Она больше не была тощей, ее глаза не были запавшими, а розово-фиолетовые волосы выглядели пышными и безупречными, от корней до кончиков. На ней было белое платье, усыпанное красными вишенками, и голубые босоножки на ремешках, которые не имели никакого смысла, если только вы не Эмилия Леблан.

– Ох, Рози, – сказала она, когда я бросилась на нее, заставляя нас обоих отступить назад, словно я придушила ее своей любовью. – Я скучала, – она на секунду оторвала меня от себя, чтобы рассмотреть мое лицо и погладить по щеке. Ее огромное кольцо с розовым бриллиантом сверкнуло так ярко, что я на мгновение ослепла от солнечного света, отраженного редким камнем в двадцать один карат.

Мне следовало бы завидовать.

Завидовать ее помолвке, дому, жениху и близости к нашим родителям. Завидовать ее здоровью. У нее всего было много, а у меня так мало.

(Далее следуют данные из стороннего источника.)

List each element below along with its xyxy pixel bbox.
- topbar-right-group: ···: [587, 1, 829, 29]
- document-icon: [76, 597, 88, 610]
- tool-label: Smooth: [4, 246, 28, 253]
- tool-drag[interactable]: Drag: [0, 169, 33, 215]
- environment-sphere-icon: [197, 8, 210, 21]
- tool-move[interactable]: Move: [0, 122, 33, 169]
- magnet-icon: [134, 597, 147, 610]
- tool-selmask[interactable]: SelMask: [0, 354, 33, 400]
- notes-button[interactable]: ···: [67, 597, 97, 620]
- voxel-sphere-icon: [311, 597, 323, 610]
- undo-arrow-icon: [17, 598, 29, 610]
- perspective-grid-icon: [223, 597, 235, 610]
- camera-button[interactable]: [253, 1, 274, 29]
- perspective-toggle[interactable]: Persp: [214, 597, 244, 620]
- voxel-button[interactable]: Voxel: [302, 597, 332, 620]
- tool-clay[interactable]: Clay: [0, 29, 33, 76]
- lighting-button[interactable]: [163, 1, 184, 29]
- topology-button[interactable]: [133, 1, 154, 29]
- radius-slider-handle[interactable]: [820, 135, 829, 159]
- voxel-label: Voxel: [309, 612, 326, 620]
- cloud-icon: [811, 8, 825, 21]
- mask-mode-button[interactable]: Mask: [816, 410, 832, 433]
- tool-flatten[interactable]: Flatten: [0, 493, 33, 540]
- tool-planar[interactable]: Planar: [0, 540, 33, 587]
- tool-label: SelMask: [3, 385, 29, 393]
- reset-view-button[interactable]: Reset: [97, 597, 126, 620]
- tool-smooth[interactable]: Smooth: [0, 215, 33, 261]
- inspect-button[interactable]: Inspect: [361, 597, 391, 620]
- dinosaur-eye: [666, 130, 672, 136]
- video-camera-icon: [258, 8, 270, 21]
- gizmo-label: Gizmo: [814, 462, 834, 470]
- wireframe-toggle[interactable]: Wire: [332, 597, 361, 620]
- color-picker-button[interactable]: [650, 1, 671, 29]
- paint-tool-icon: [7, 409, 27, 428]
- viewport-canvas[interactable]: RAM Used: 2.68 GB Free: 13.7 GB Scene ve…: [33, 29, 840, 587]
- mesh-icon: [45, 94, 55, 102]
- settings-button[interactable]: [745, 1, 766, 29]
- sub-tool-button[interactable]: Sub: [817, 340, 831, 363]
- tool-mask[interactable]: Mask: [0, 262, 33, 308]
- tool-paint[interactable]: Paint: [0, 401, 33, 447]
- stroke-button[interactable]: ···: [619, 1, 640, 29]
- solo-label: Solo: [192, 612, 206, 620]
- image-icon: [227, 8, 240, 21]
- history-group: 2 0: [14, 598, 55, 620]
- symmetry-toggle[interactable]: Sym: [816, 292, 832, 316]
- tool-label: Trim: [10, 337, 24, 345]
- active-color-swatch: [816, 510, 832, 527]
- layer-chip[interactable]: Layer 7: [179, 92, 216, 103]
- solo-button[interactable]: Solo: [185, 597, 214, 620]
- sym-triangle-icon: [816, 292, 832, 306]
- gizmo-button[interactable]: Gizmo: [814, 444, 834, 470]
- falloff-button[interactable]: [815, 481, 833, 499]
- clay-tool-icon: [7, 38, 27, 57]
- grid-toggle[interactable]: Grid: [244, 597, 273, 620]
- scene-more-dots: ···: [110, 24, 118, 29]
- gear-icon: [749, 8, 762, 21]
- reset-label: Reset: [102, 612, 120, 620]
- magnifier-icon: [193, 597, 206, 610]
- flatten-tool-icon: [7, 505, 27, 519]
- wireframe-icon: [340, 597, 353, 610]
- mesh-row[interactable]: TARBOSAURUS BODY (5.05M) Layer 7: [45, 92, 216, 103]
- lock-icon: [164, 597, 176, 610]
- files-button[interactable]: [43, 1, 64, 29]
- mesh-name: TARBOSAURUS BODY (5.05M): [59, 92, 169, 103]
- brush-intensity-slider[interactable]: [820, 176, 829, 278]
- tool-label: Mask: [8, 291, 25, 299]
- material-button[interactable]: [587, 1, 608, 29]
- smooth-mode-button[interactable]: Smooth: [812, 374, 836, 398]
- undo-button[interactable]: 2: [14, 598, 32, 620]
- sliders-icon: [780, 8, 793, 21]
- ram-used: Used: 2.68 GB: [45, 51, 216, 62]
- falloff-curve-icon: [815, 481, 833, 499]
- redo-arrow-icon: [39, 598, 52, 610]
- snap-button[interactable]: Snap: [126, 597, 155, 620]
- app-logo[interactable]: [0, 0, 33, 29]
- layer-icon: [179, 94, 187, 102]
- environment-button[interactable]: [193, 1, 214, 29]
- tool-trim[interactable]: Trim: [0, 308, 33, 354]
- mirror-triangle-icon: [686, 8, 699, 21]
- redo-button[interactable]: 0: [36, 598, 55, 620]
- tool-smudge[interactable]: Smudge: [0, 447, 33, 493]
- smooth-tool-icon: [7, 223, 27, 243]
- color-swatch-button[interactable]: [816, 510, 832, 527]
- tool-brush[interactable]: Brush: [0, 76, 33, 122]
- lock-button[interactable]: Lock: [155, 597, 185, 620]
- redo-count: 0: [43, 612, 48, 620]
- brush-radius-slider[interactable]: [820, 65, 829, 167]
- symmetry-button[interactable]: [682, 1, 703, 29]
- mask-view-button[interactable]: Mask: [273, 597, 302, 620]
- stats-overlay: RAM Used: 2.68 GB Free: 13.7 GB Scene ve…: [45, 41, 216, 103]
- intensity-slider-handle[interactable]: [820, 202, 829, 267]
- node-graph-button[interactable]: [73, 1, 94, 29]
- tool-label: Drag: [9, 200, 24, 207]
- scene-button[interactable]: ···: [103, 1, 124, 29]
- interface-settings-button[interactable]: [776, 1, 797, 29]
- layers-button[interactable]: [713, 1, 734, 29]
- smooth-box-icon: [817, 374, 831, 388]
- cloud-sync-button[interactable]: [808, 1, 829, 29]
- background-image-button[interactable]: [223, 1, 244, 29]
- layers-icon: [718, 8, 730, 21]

Шикарная итальянская вилла или нет, она это заслужила. И нет, не было ничего странного в том, что она скучала по мне, как по часть тела, потому что я скучала по ней, как по легкому. Стерва подсадила меня на наркотик еще в утробе матери. У нее был талант заботиться обо мне, не заставляя меня чувствовать себя обузой, в чем мама никогда не преуспевала.

Милли улыбнулась, держа меня за плечи и внимательно рассматривая, как обычно.

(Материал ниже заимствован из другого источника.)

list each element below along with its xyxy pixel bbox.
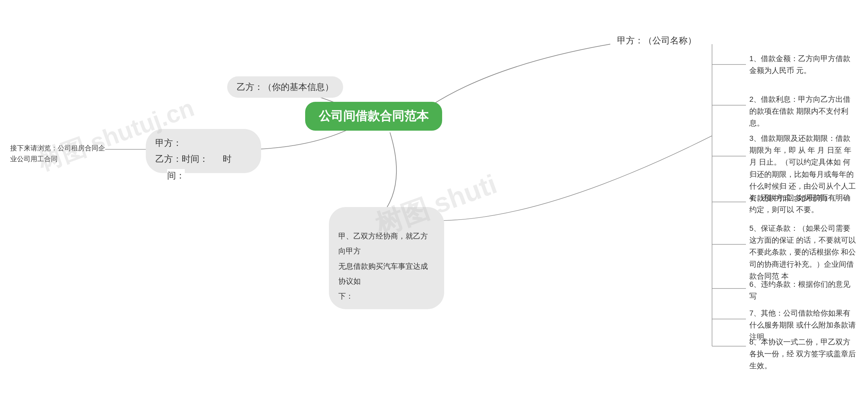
item1: 1、借款金额：乙方向甲方借款金额为人民币 元。 bbox=[749, 53, 858, 76]
node-jiafang-label: 甲方： bbox=[155, 137, 252, 149]
item4: 4、还款方式：如果前面有明确约定，则可以 不要。 bbox=[749, 192, 858, 216]
node-jiafang: 甲方：（公司名称） bbox=[617, 34, 696, 47]
item8: 8、本协议一式二份，甲乙双方各执一份，经 双方签字或盖章后生效。 bbox=[749, 336, 858, 372]
item2: 2、借款利息：甲方向乙方出借的款项在借款 期限内不支付利息。 bbox=[749, 93, 858, 129]
node-yifang-time: 乙方：时间： 时 bbox=[155, 153, 252, 165]
item6: 6、违约条款：根据你们的意见写 bbox=[749, 278, 858, 302]
center-node: 公司间借款合同范本 bbox=[305, 102, 442, 131]
node-jian: 间： bbox=[167, 169, 185, 182]
node-agreement: 甲、乙双方经协商，就乙方向甲方 无息借款购买汽车事宜达成协议如 下： bbox=[329, 207, 444, 309]
node-jiafang-yifang-group: 甲方： 乙方：时间： 时 bbox=[146, 129, 261, 173]
side-link-note: 接下来请浏览：公司租房合同企业公司用工合同 bbox=[10, 143, 105, 164]
node-yifang: 乙方：（你的基本信息） bbox=[227, 76, 343, 98]
agreement-text: 甲、乙双方经协商，就乙方向甲方 无息借款购买汽车事宜达成协议如 下： bbox=[338, 232, 428, 300]
item5: 5、保证条款：（如果公司需要这方面的保证 的话，不要就可以不要此条款，要的话根据… bbox=[749, 222, 858, 282]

– Ты слишком хорошо выглядишь, — пожаловалась я, сморщив нос. – Терпеть не могу, когда ты слишком высоко ставишь планку. Ты всегда так делаешь.

Она ущипнула меня за плечо и рассмеялась. – А где твой парень? Я думала, он поедет с тобой?

По причине, выходящей за рамки логики, я покраснела, когда Дин пришел мне на ум. Милли, конечно же, говорила о Даррене. Я так и не удосужилась сказать своей семье, что мы расстались. У Милли и без того хватало забот с подготовкой к свадьбе, и я не хотела впутывать ее в эту историю с разрывом отношений. Я планировала рассказать им все сегодня вечером, но собирался использовать любой предлог, чтобы отсрочить неизбежное. Я бы предпочла лечить зубы у механика, чем признаться родителям.

– Хотела провести немного времени со своей семьей, один на один. – Я изобразила на лице улыбку. Она приподняла бровь, и пригладила мои светло-каштановые волосы ладонью.

– Я все еще не могу поверить, что у тебя есть парень, – задумчиво произнесла она. – Я думала, ты никогда не остепенишься.

– Ну, я уже старею. Двадцать восемь – это как шестьдесят пять при муковисцидозе. – Я пожала плечами. – Мы еще вернемся к этой теме за ужином.

Где я сокрушу ваши сердца и скажу, что Да ррена больше нет в моей жизни.

Фыркнув, она подтолкнула меня в сторону коридора.

– Мама уже ждет тебя. Она на кухне, готовит запеканку.

Мое любимое блюдо. Волна тепла пронзила мой живот. Она вспомнила.

Почти не было сходства с тем, как мои родители обращались со мной и Милли. Они уважали, восхищались и советовались с моей старшей сестрой, в то время как меня нянчили, душили и обращались со мной, как с треснувшим яйцом, которое вот-вот прольется. Хотя папа был в триллион раз лучше мамы. Он, по крайней мере, обожал мой язвительный характер и радовался тому, что я обрела независимость в Нью-Йорке. Мама была слишком занята заботами о моем здоровье, у нее не было времени полностью узнать меня, влюбиться в того человека, которым я была. Всегда в полномасштабном режиме мамы-медведицы, не тратя ни секунды, чтобы узнать своего детеныша.

Для нее я была символическим больным ребенком, шпаной, пройдохой. Глупая девчонка, которая рисковала своей жизнью, чтобы работать в дурацком кафе в Нью-Йорке, вместо того чтобы жить рядом со своей семьей. Девушка, которая так и не нашла себе хорошего парня.

Потому что Вишес – такой хороший мальчик.

Это была вторая причина, по которой моя семья не заметила моего разрыва с Дарреном. Свидания с доктором означали, что они прекратили вмешиваться в мои дела после того, как Милли переехала в Лос-Анджелес. По общему признанию, это было частью очарования Даррена. Его – без его ведома – способность удержать моих родителей от того, чтобы капать мне на уши о возвращении в Калифорнию и жить под их крышей, как грустная замкнутая маленькая девчонка.

Я не была грустной маленькой девчонкой. Я была пикси – любительницей музыки, которая готовила отвратительное кофе, читала журнал Vice, смешила матерей, которые грустили из-за недоношенных детей, и всегда была готова к хорошей вечеринке. Я была личностью. С чертами характера и идеями.